A pen and an inkwell: now far from each other, though once had been neighbors for sure. They’d been put right together, they thought, for forever, but conversing by now was a chore.
Said the pen to the inkwell, “By golly where are you? I’m useless here standing alone!?” “Why I’m way over here,” said the inkwell indignantly, “Appear I to sit on a throne?!”
See this was such a pun, since the inkwell indeed had been thrown cross the study’s wood floor. “I’ve been emptied you pin head!” the inkwell continued, by now the pen knew he was sore.
“Well your tone is quite rough,” said the pen with a huff, as she’d never quite heard him so mad. “I should think,” said the inkwell, “You might understand… with my ink gone I’m 'sposed to be glad?!”
“Glad? Why of course not,” the pen shouted back, as she tried her best now to contrive. “But just think,” she continued, “I’m happy to hear you, to know that you’re truly alive.”
“So now what should I do?” the inkwell asked timidly, wondering what more could be said. “I’m not sure,” said the pen, as she spun back around, simply scratching the point on her head.
“Are you totally empty? 100%?” said the pen in a tentative tone. “Honestly, I’d say there’s 20%,” said the inkwell, “It isn’t all gone.”
“Just enough to get upright,” the pen shouted out, “Simply muster up all of your strength!” And in no time at all, now the inkwell stood tall, well as tall as an inkwell has length.
“That’s much better,” he said, though his face had turned red, for he really had tested his brawn. “Now just climb right back up here,” the pen followed up, “for you’ve been away far for too long!”
“Just climb right back up here?” the inkwell said hastily, “That’s all you think I must do? I’ve been throttled about, my ink nearly poured out! Tell me what inconvenience have you?”
“I’ve been sitting here patiently,” replied the pen, “Been supportive and worried it’s true. See you’re my other half. I can’t fill my potential unless I am counting on you.”
“So you need me?” the inkwell said, leveraging his case, as he knew this fact quite all along. “Then I hope you remember this, next time you blame me for words that may write out all wrong!”
“Why how dare you!” the pen said with nearly a burst, of embarrassment biting her tongue. “Why it isn’t my fault! I just need a good cleaning, and I’ll write again as if I’m young.”
“Well it’s you and the floor then,” the inkwell replied, with a reference to his shiny puddle. “But I can’t come back up there, without a real hand. Why don’t you and the desk supplies huddle.”
So the pen gathered up all the other inhabitants willing and able to think: the stapler, the paperclips, envelope knife and a stamp pad of burgundy ink.
“We’ve come up with a plan,” yelled the pen to the inkwell, relaying the steps, as they’d come: “First we’ll link all these paper clips one to another, and attach to the staplers drum…
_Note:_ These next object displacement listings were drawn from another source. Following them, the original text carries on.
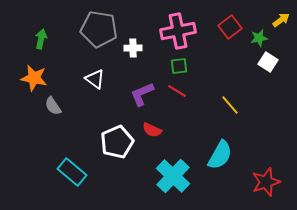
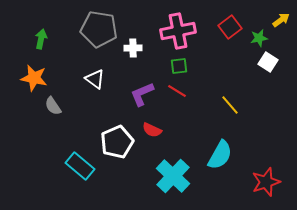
cyan rectangle: moved 8 px right, 6 px up
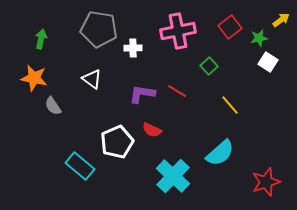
green square: moved 30 px right; rotated 36 degrees counterclockwise
white triangle: moved 3 px left
purple L-shape: rotated 32 degrees clockwise
cyan semicircle: moved 2 px up; rotated 20 degrees clockwise
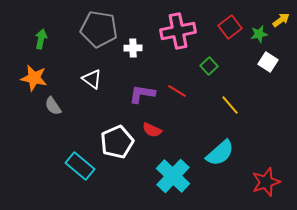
green star: moved 4 px up
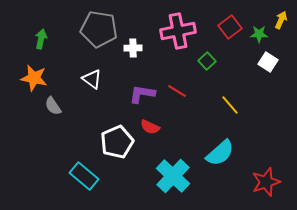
yellow arrow: rotated 30 degrees counterclockwise
green star: rotated 12 degrees clockwise
green square: moved 2 px left, 5 px up
red semicircle: moved 2 px left, 3 px up
cyan rectangle: moved 4 px right, 10 px down
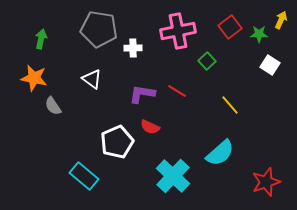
white square: moved 2 px right, 3 px down
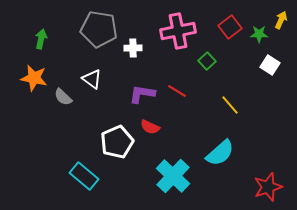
gray semicircle: moved 10 px right, 9 px up; rotated 12 degrees counterclockwise
red star: moved 2 px right, 5 px down
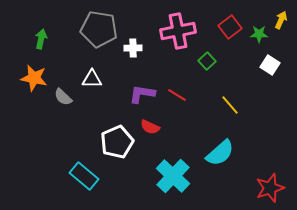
white triangle: rotated 35 degrees counterclockwise
red line: moved 4 px down
red star: moved 2 px right, 1 px down
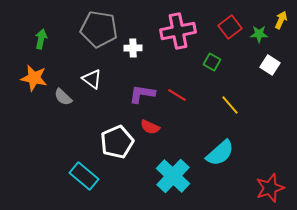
green square: moved 5 px right, 1 px down; rotated 18 degrees counterclockwise
white triangle: rotated 35 degrees clockwise
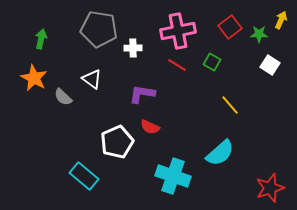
orange star: rotated 16 degrees clockwise
red line: moved 30 px up
cyan cross: rotated 24 degrees counterclockwise
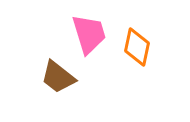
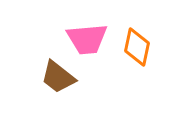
pink trapezoid: moved 2 px left, 5 px down; rotated 102 degrees clockwise
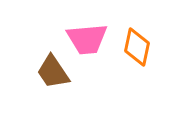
brown trapezoid: moved 5 px left, 5 px up; rotated 18 degrees clockwise
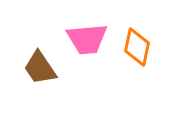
brown trapezoid: moved 13 px left, 4 px up
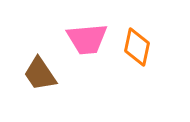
brown trapezoid: moved 6 px down
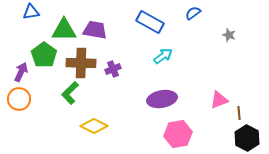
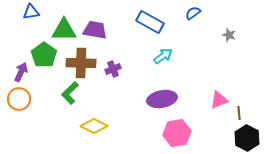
pink hexagon: moved 1 px left, 1 px up
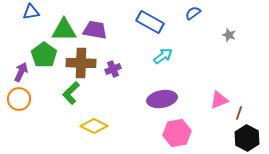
green L-shape: moved 1 px right
brown line: rotated 24 degrees clockwise
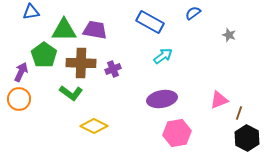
green L-shape: rotated 100 degrees counterclockwise
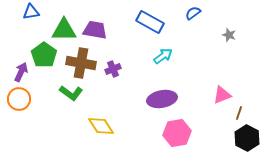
brown cross: rotated 8 degrees clockwise
pink triangle: moved 3 px right, 5 px up
yellow diamond: moved 7 px right; rotated 32 degrees clockwise
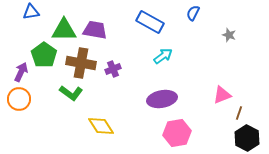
blue semicircle: rotated 28 degrees counterclockwise
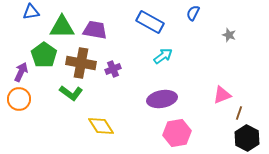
green triangle: moved 2 px left, 3 px up
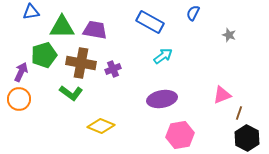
green pentagon: rotated 20 degrees clockwise
yellow diamond: rotated 36 degrees counterclockwise
pink hexagon: moved 3 px right, 2 px down
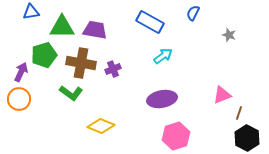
pink hexagon: moved 4 px left, 1 px down; rotated 8 degrees counterclockwise
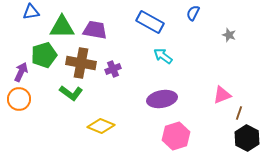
cyan arrow: rotated 108 degrees counterclockwise
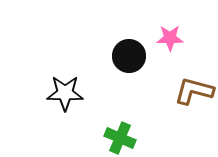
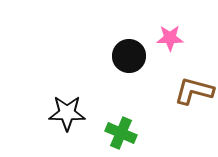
black star: moved 2 px right, 20 px down
green cross: moved 1 px right, 5 px up
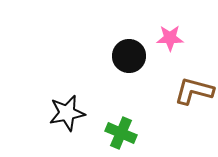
black star: rotated 12 degrees counterclockwise
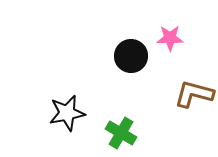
black circle: moved 2 px right
brown L-shape: moved 3 px down
green cross: rotated 8 degrees clockwise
Next we’ll drop down the inkpad, for you to climb onto, and the envelope knife will hold fast. And before you can know it you’ll be hoisted upwards, beside me, the pen, at long last!”
And their plan would have worked if a one certain jerk-cat who’d started the sorted ordeal, hadn’t leapt up AGAIN where he didn’t belong, scattering desk supplies paw front to heel.
“Git now and scat!” said the man to the cat, as he shooed the foul miscreant away. “How’d you get in my study, you small wicked beast?” he asked angrily without delay.
With a hiss and a pounce, the cat he was gone, and the man started sopping up ink. “Guess today isn’t after all, quite that inspiring,” the writer said giving a wink.